— LISTED RECORDS —
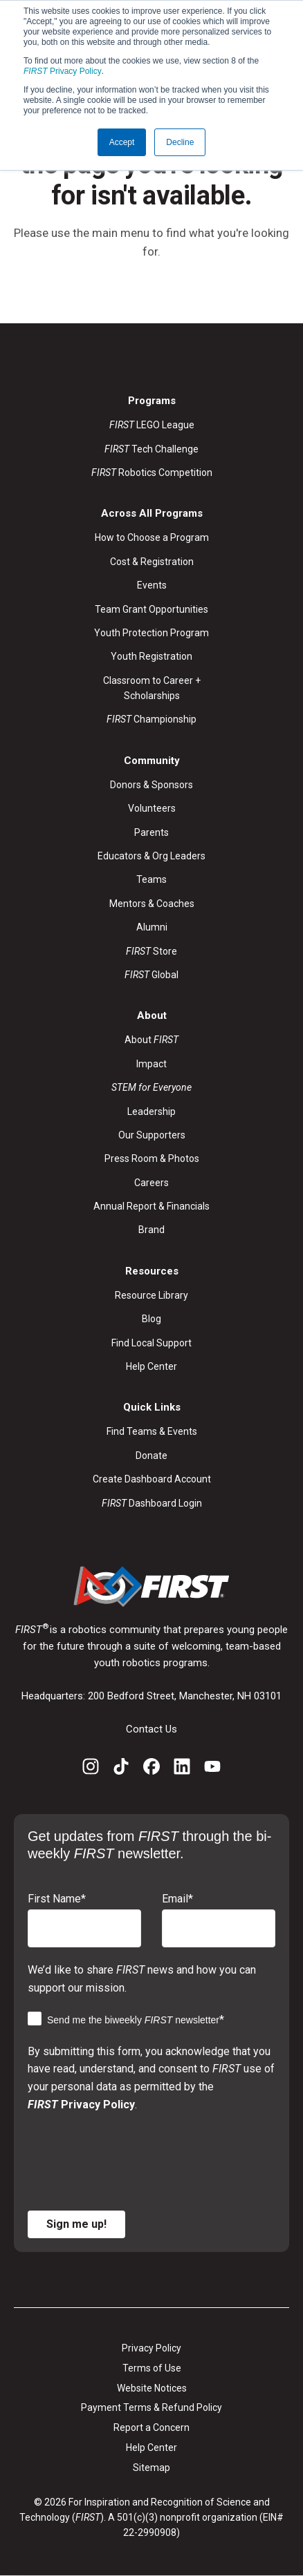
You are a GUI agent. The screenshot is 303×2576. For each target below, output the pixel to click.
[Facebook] (151, 1769)
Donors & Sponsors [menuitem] (151, 784)
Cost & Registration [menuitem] (152, 561)
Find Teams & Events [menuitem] (152, 1431)
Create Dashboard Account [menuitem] (152, 1479)
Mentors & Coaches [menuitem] (151, 903)
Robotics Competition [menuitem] (151, 472)
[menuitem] (151, 1087)
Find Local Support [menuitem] (151, 1342)
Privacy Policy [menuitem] (151, 2348)
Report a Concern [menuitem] (151, 2427)
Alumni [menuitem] (151, 927)
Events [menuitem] (152, 585)
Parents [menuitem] (151, 832)
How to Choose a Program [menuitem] (152, 537)
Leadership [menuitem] (151, 1111)
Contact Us (151, 1729)
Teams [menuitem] (151, 879)
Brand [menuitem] (151, 1229)
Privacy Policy (63, 71)
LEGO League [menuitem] (151, 424)
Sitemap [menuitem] (151, 2467)
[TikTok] (121, 1769)
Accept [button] (122, 142)
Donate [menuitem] (151, 1455)
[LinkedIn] (182, 1769)
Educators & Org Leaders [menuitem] (151, 855)
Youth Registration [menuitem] (151, 656)
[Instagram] (90, 1769)
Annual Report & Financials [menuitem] (151, 1206)
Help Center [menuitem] (151, 1366)
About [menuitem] (151, 1039)
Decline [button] (180, 142)
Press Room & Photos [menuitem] (151, 1158)
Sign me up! (76, 2224)
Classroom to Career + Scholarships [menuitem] (152, 688)
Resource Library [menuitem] (151, 1295)
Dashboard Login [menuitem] (152, 1503)
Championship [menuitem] (151, 719)
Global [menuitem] (151, 974)
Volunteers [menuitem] (152, 808)
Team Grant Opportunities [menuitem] (151, 609)
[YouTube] (212, 1769)
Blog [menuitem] (151, 1318)
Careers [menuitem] (151, 1182)
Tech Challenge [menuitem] (151, 449)
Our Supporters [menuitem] (151, 1135)
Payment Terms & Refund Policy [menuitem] (151, 2407)
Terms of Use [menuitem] (151, 2368)
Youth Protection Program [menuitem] (151, 632)
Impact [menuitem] (151, 1063)
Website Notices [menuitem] (152, 2388)
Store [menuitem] (151, 951)
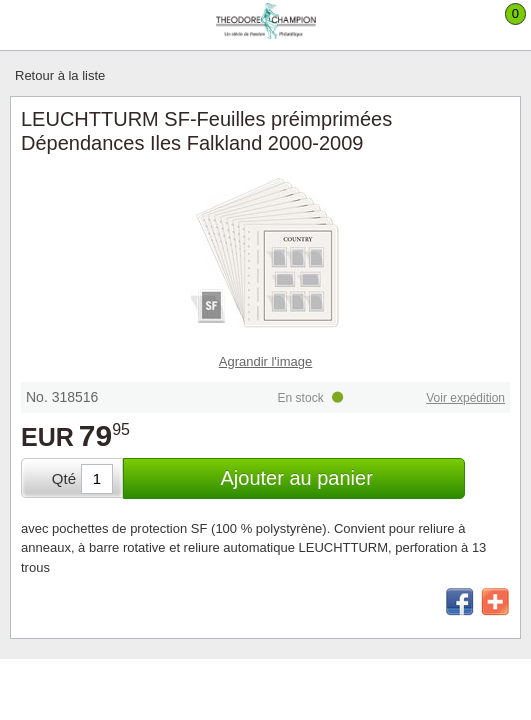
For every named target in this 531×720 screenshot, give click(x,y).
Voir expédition (465, 398)
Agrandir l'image (266, 361)
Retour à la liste (60, 75)
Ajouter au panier (296, 478)
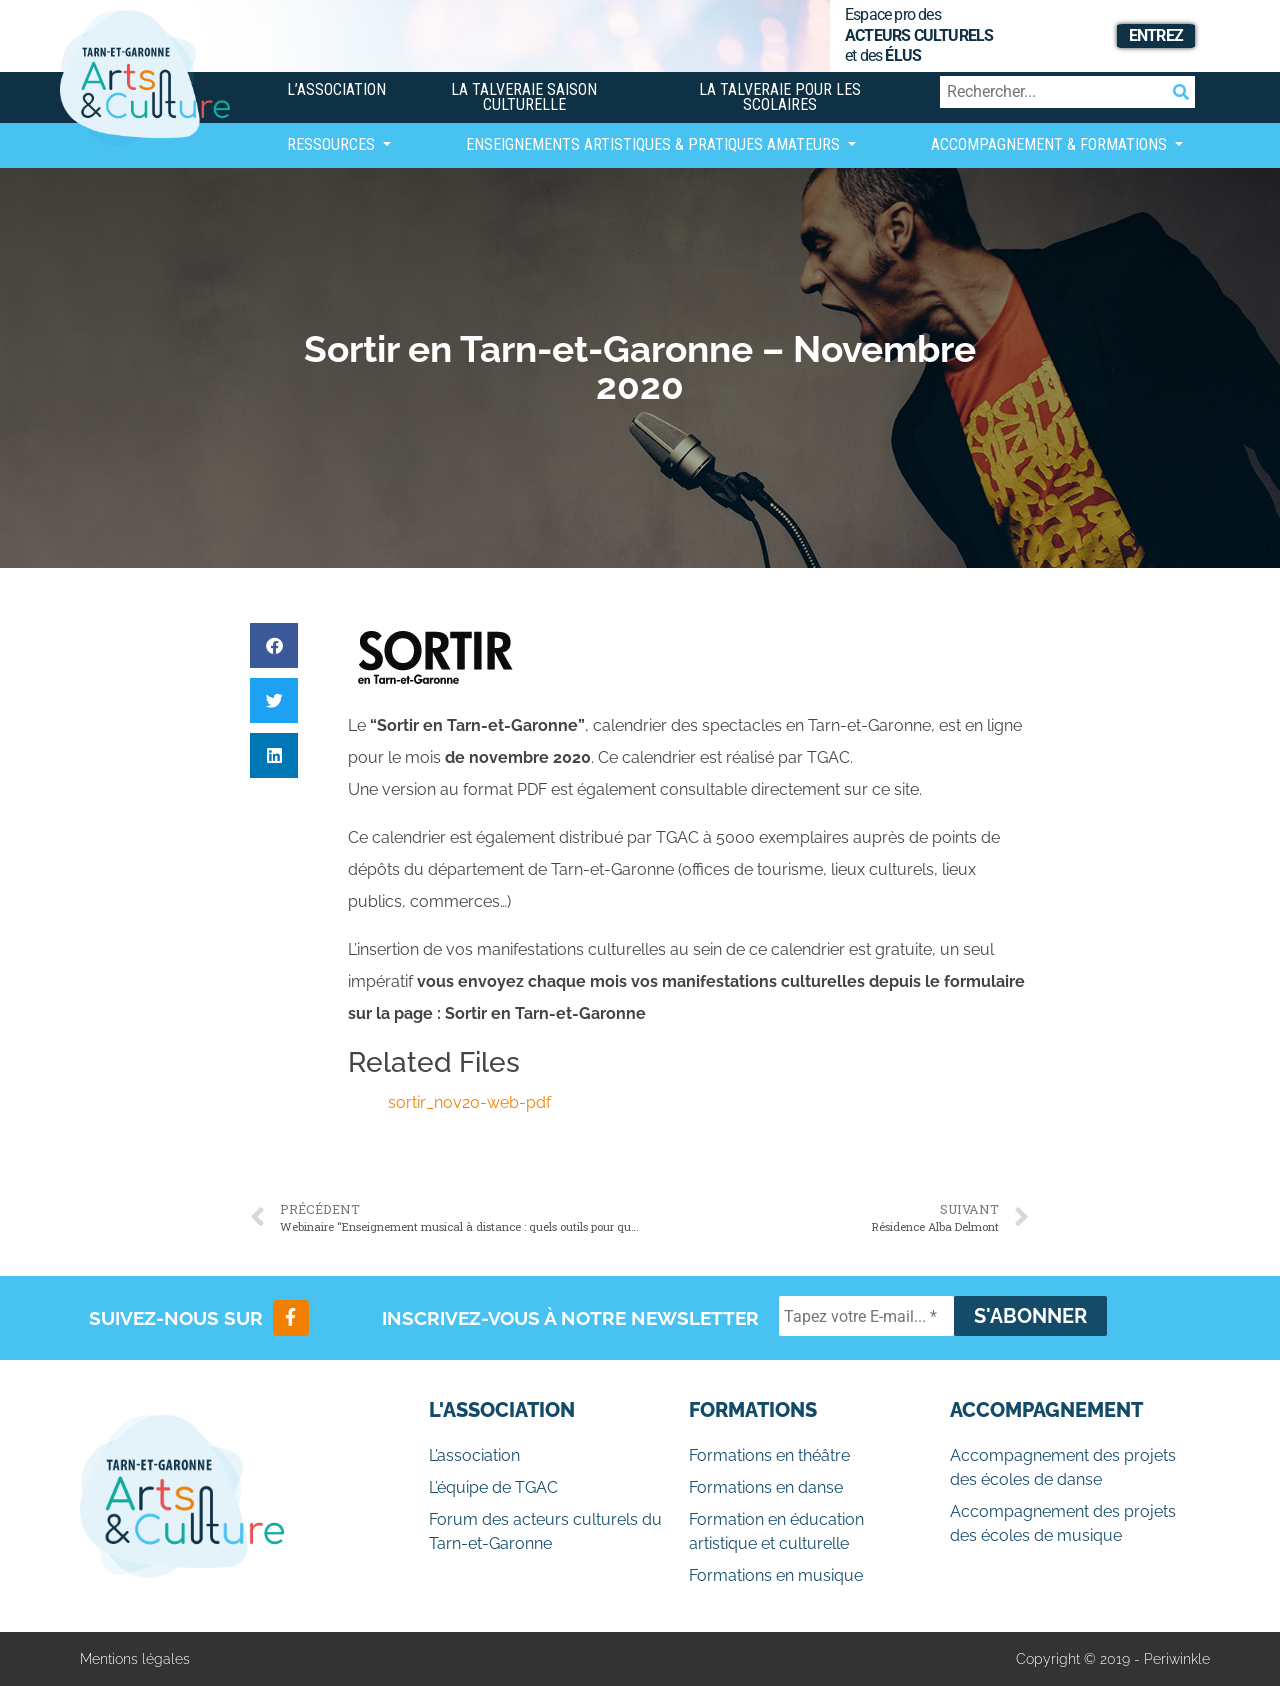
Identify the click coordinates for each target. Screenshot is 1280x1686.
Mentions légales (135, 1659)
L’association (336, 89)
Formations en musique (776, 1575)
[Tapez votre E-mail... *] (866, 1316)
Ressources (333, 144)
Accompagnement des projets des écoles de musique (1063, 1523)
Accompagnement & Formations (1051, 144)
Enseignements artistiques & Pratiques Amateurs (655, 144)
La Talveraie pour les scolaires (780, 97)
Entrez (1156, 35)
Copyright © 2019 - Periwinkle (1113, 1659)
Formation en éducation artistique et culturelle (776, 1531)
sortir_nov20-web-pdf (469, 1102)
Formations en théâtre (769, 1455)
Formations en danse (766, 1487)
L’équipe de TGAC (493, 1487)
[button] (274, 645)
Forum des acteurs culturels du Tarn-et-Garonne (545, 1531)
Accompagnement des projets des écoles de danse (1063, 1467)
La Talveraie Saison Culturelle (524, 97)
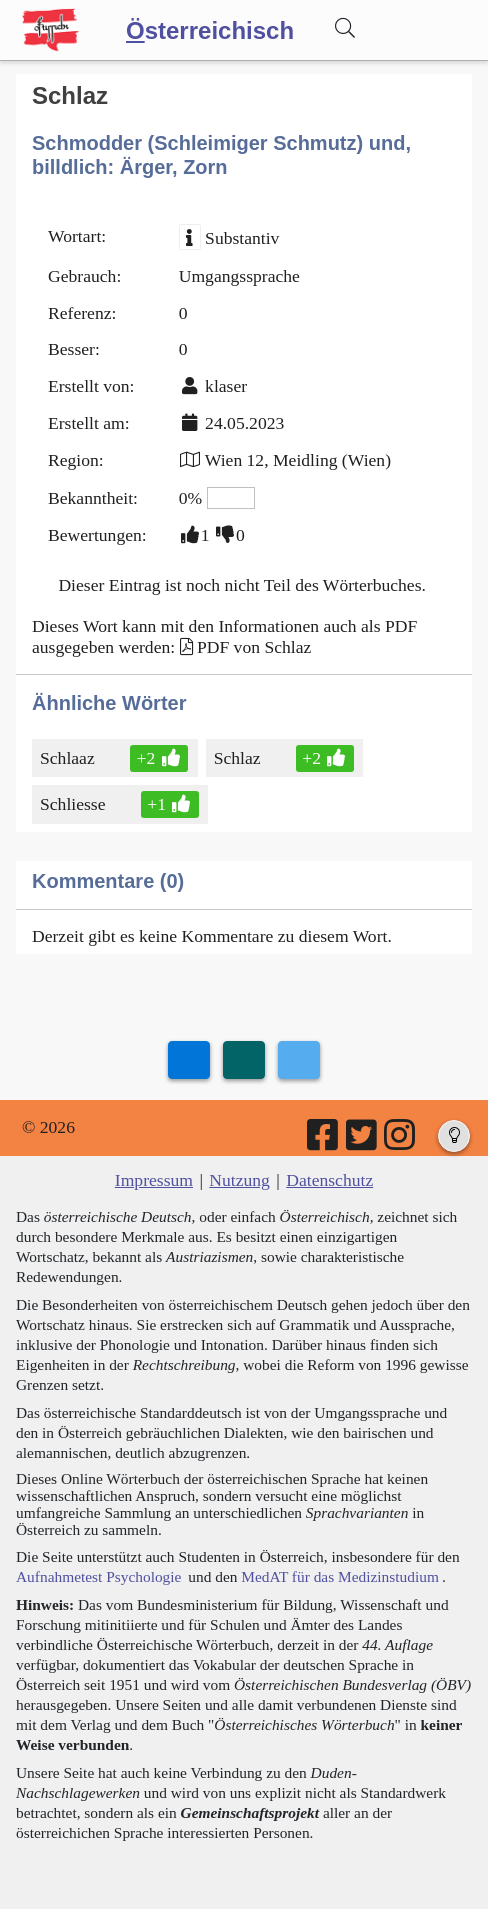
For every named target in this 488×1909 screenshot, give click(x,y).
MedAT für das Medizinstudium (340, 1576)
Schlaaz (69, 758)
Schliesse (74, 804)
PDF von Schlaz (254, 647)
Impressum (154, 1180)
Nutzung (239, 1180)
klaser (226, 386)
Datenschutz (329, 1180)
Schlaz (239, 758)
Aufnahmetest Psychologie (98, 1576)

— PROMPT —
Your task is to retype exactly, and only, the lines from the one that holds "Formations en théâtre (769, 1455)" through the end of the listing, both end lines included, without any pictures.

— TASK ANSWER —
Formations en théâtre (769, 1455)
Formations en danse (766, 1487)
L’équipe de TGAC (493, 1487)
[button] (274, 645)
Forum des acteurs culturels du Tarn-et-Garonne (545, 1531)
Accompagnement des projets des écoles de danse (1063, 1467)
La Talveraie Saison Culturelle (524, 97)
For every named target in this 488×1909 screenshot, give click(x,y).
MedAT für das Medizinstudium (340, 1576)
Schlaaz (69, 758)
Schliesse (74, 804)
PDF von Schlaz (254, 647)
Impressum (154, 1180)
Nutzung (239, 1180)
klaser (226, 386)
Datenschutz (329, 1180)
Schlaz (239, 758)
Aufnahmetest Psychologie (98, 1576)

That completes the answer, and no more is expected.